• _Problem description_
What is needed is a verbatim copy of each record below.

++++ Supplied material ++++

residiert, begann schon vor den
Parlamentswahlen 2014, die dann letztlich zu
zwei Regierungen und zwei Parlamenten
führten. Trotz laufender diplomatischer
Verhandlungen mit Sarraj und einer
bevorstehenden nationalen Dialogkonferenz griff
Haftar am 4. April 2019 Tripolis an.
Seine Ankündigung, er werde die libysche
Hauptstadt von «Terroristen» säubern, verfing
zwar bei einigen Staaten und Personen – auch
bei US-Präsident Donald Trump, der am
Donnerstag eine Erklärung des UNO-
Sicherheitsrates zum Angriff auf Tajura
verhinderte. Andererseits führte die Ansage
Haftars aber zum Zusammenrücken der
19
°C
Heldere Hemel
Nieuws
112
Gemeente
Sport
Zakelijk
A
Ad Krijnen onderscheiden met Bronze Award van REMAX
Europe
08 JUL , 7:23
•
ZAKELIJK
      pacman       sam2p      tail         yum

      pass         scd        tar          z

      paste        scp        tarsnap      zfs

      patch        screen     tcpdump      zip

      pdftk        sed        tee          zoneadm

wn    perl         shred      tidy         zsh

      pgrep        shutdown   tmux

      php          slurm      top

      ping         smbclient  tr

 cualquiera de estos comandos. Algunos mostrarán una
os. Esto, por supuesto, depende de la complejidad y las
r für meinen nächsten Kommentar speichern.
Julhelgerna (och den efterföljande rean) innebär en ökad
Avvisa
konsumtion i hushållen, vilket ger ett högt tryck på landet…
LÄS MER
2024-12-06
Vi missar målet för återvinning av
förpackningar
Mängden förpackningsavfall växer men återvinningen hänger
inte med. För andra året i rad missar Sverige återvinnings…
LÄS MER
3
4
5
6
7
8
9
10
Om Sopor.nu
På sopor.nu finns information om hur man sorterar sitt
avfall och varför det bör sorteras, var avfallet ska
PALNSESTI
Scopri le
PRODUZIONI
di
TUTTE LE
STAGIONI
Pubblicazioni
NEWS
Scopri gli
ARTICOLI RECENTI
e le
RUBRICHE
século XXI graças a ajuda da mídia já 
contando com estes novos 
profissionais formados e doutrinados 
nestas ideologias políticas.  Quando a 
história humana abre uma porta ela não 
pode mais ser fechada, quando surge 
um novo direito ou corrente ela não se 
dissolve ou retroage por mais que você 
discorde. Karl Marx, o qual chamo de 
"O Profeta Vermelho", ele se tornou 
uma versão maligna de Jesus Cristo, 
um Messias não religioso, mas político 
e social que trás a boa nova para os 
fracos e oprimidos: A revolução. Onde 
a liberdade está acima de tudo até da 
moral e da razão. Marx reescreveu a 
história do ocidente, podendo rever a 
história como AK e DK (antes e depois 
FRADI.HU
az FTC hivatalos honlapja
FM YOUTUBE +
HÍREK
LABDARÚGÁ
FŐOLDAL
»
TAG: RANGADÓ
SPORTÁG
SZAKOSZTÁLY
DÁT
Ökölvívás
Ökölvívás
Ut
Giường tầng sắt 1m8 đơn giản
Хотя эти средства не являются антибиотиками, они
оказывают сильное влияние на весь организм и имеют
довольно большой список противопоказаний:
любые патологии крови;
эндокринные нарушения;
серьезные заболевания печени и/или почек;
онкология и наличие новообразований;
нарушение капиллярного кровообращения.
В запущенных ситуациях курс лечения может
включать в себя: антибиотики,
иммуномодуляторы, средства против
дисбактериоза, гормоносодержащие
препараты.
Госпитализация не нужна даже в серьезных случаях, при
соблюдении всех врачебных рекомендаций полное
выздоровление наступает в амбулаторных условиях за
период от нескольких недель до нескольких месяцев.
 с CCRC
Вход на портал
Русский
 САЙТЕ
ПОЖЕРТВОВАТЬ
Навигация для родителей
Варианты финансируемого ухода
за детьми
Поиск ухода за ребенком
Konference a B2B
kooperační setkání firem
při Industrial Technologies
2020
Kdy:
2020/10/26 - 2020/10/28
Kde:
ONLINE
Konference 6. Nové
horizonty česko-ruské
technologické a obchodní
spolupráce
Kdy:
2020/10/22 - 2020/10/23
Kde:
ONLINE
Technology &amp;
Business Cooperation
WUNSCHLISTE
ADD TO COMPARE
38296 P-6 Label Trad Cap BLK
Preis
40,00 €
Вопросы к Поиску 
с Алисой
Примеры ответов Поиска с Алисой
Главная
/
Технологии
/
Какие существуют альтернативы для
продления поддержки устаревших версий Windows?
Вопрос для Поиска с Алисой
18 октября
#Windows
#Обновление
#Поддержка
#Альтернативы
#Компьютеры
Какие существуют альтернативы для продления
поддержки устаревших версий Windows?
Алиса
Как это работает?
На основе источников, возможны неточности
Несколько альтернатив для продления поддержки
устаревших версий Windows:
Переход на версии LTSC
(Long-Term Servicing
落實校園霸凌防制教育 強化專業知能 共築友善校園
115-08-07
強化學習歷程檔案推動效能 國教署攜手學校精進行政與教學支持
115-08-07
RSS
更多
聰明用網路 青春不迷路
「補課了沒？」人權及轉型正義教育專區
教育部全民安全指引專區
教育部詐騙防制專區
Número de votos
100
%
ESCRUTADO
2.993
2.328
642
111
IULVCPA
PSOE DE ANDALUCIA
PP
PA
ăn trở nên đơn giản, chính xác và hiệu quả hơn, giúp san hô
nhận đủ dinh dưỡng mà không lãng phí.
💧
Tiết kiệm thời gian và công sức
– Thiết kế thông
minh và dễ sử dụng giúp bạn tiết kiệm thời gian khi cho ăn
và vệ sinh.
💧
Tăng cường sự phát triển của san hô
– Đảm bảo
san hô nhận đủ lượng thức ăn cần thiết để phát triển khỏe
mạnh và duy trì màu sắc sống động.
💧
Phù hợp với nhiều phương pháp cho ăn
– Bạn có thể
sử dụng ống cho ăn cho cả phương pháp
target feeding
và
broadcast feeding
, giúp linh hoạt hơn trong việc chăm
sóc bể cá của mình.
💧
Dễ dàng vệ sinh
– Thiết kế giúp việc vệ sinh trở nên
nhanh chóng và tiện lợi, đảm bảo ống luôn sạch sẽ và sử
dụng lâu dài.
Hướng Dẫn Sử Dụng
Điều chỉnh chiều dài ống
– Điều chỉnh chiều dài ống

++++

• _Solution to this task_
residiert, begann schon vor den
Parlamentswahlen 2014, die dann letztlich zu
zwei Regierungen und zwei Parlamenten
führten. Trotz laufender diplomatischer
Verhandlungen mit Sarraj und einer
bevorstehenden nationalen Dialogkonferenz griff
Haftar am 4. April 2019 Tripolis an.
Seine Ankündigung, er werde die libysche
Hauptstadt von «Terroristen» säubern, verfing
zwar bei einigen Staaten und Personen – auch
bei US-Präsident Donald Trump, der am
Donnerstag eine Erklärung des UNO-
Sicherheitsrates zum Angriff auf Tajura
verhinderte. Andererseits führte die Ansage
Haftars aber zum Zusammenrücken der
19
°C
Heldere Hemel
Nieuws
112
Gemeente
Sport
Zakelijk
A
Ad Krijnen onderscheiden met Bronze Award van REMAX
Europe
08 JUL , 7:23
•
ZAKELIJK
      pacman       sam2p      tail         yum

      pass         scd        tar          z

      paste        scp        tarsnap      zfs

      patch        screen     tcpdump      zip

      pdftk        sed        tee          zoneadm

wn    perl         shred      tidy         zsh

      pgrep        shutdown   tmux

      php          slurm      top

      ping         smbclient  tr

 cualquiera de estos comandos. Algunos mostrarán una
os. Esto, por supuesto, depende de la complejidad y las
r für meinen nächsten Kommentar speichern.
Julhelgerna (och den efterföljande rean) innebär en ökad
Avvisa
konsumtion i hushållen, vilket ger ett högt tryck på landet…
LÄS MER
2024-12-06
Vi missar målet för återvinning av
förpackningar
Mängden förpackningsavfall växer men återvinningen hänger
inte med. För andra året i rad missar Sverige återvinnings…
LÄS MER
3
4
5
6
7
8
9
10
Om Sopor.nu
På sopor.nu finns information om hur man sorterar sitt
avfall och varför det bör sorteras, var avfallet ska
PALNSESTI
Scopri le
PRODUZIONI
di
TUTTE LE
STAGIONI
Pubblicazioni
NEWS
Scopri gli
ARTICOLI RECENTI
e le
RUBRICHE
século XXI graças a ajuda da mídia já 
contando com estes novos 
profissionais formados e doutrinados 
nestas ideologias políticas.  Quando a 
história humana abre uma porta ela não 
pode mais ser fechada, quando surge 
um novo direito ou corrente ela não se 
dissolve ou retroage por mais que você 
discorde. Karl Marx, o qual chamo de 
"O Profeta Vermelho", ele se tornou 
uma versão maligna de Jesus Cristo, 
um Messias não religioso, mas político 
e social que trás a boa nova para os 
fracos e oprimidos: A revolução. Onde 
a liberdade está acima de tudo até da 
moral e da razão. Marx reescreveu a 
história do ocidente, podendo rever a 
história como AK e DK (antes e depois 
FRADI.HU
az FTC hivatalos honlapja
FM YOUTUBE +
HÍREK
LABDARÚGÁ
FŐOLDAL
»
TAG: RANGADÓ
SPORTÁG
SZAKOSZTÁLY
DÁT
Ökölvívás
Ökölvívás
Ut
Giường tầng sắt 1m8 đơn giản
Хотя эти средства не являются антибиотиками, они
оказывают сильное влияние на весь организм и имеют
довольно большой список противопоказаний:
любые патологии крови;
эндокринные нарушения;
серьезные заболевания печени и/или почек;
онкология и наличие новообразований;
нарушение капиллярного кровообращения.
В запущенных ситуациях курс лечения может
включать в себя: антибиотики,
иммуномодуляторы, средства против
дисбактериоза, гормоносодержащие
препараты.
Госпитализация не нужна даже в серьезных случаях, при
соблюдении всех врачебных рекомендаций полное
выздоровление наступает в амбулаторных условиях за
период от нескольких недель до нескольких месяцев.
 с CCRC
Вход на портал
Русский
 САЙТЕ
ПОЖЕРТВОВАТЬ
Навигация для родителей
Варианты финансируемого ухода
за детьми
Поиск ухода за ребенком
Konference a B2B
kooperační setkání firem
při Industrial Technologies
2020
Kdy:
2020/10/26 - 2020/10/28
Kde:
ONLINE
Konference 6. Nové
horizonty česko-ruské
technologické a obchodní
spolupráce
Kdy:
2020/10/22 - 2020/10/23
Kde:
ONLINE
Technology &amp;
Business Cooperation
WUNSCHLISTE
ADD TO COMPARE
38296 P-6 Label Trad Cap BLK
Preis
40,00 €
Вопросы к Поиску 
с Алисой
Примеры ответов Поиска с Алисой
Главная
/
Технологии
/
Какие существуют альтернативы для
продления поддержки устаревших версий Windows?
Вопрос для Поиска с Алисой
18 октября
#Windows
#Обновление
#Поддержка
#Альтернативы
#Компьютеры
Какие существуют альтернативы для продления
поддержки устаревших версий Windows?
Алиса
Как это работает?
На основе источников, возможны неточности
Несколько альтернатив для продления поддержки
устаревших версий Windows:
Переход на версии LTSC
(Long-Term Servicing
落實校園霸凌防制教育 強化專業知能 共築友善校園
115-08-07
強化學習歷程檔案推動效能 國教署攜手學校精進行政與教學支持
115-08-07
RSS
更多
聰明用網路 青春不迷路
「補課了沒？」人權及轉型正義教育專區
教育部全民安全指引專區
教育部詐騙防制專區
Número de votos
100
%
ESCRUTADO
2.993
2.328
642
111
IULVCPA
PSOE DE ANDALUCIA
PP
PA
ăn trở nên đơn giản, chính xác và hiệu quả hơn, giúp san hô
nhận đủ dinh dưỡng mà không lãng phí.
💧
Tiết kiệm thời gian và công sức
– Thiết kế thông
minh và dễ sử dụng giúp bạn tiết kiệm thời gian khi cho ăn
và vệ sinh.
💧
Tăng cường sự phát triển của san hô
– Đảm bảo
san hô nhận đủ lượng thức ăn cần thiết để phát triển khỏe
mạnh và duy trì màu sắc sống động.
💧
Phù hợp với nhiều phương pháp cho ăn
– Bạn có thể
sử dụng ống cho ăn cho cả phương pháp
target feeding
và
broadcast feeding
, giúp linh hoạt hơn trong việc chăm
sóc bể cá của mình.
💧
Dễ dàng vệ sinh
– Thiết kế giúp việc vệ sinh trở nên
nhanh chóng và tiện lợi, đảm bảo ống luôn sạch sẽ và sử
dụng lâu dài.
Hướng Dẫn Sử Dụng
Điều chỉnh chiều dài ống
– Điều chỉnh chiều dài ống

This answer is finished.